There are multiple alternatives to the methods that we have now. Howard Gardner explains in his novel The Alternative to Standardized Testing that schools and testing methods should change to how most pre-industrial societies were like. They slowly integrated children and young teens (depending on skill level) to a hands on learning environment and gave them a learning figure based on not only what they were good at, but what they wanted to do as well. Gardner isn’t the only one talking about this. Khon and Gardner both talk about apprenticeship learning in their novels. Apprenticeship learning is a fancy term for saying hands on learning. It’s the more modern version of the pre-industrial integration/learning process for teens. Very few schools around the world give students an opportunity to do things like this. For example, Blue Valley CAPS (Center for Advanced Professional Studies) does this almost perfectly. With the combination of connections, guidance, and tools, the students are able to not only have a more relaxed and comfortable environment to work in, but they also go off campus for research, meetings, learning sessions with mentors/sponsors. That combination gives an edge up in the real world for students that have the opportunity to do such things. They have basically been introduced to the work force, giving them insight on what they would like to do after high school or college. However, the only way they are going to get to any of those jobs is by passing all of those exams.

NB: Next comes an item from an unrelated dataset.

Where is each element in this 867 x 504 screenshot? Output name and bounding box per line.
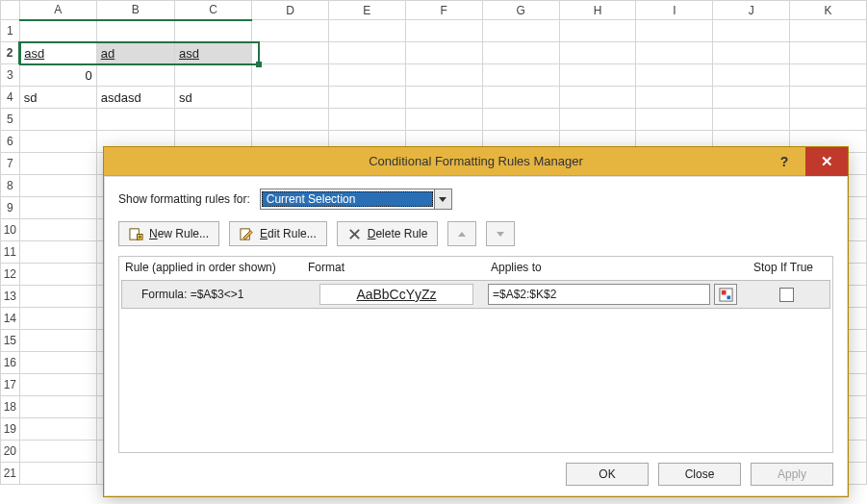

Some may think that testing isn’t bad at all. And personally I agree with that, most people do. Testing is a great way to set aside the prepared versus the unprepared. However that’s only in ideal conditions. There are multiple factors to take into consideration when looking at students test scores, from if they studied to just having a bad day or week during the testing period. I interviewed Nathan Robertson via email after listening to his presentation over Indigo at CAPS. Indigo’s main goal is “empowering students with non-academic assessment and analytics”. Meaning that they go around providing schools with a different method of testing. One that shows a student’s weaknesses and strengths. Robertson is working with his team to bring this to a national or even an international level, shifting the current regime of testing to a more modern version of placement testing. Even Robertson says, “Testing in itself is not inherently bad. It’s important to discover an objective metric by which to measure achievement. Where I think our education system is currently struggling is that tests such as the ACT or SAT do not account for the things that make us human. How do you account for creativity? How do you measure presenting skills on paper?” Just like Robertson said, there is no way the SAT or ACT can measure a students passion for a project, creativity, and certain skill sets. The only thing those tests can do is tell if a student is good at memorizing equations, viewing and analyzing charts, as well as working through a math problem. He goes on to explain how standardized tests have no way of proving one’s career success, or how they will act and live in the real world.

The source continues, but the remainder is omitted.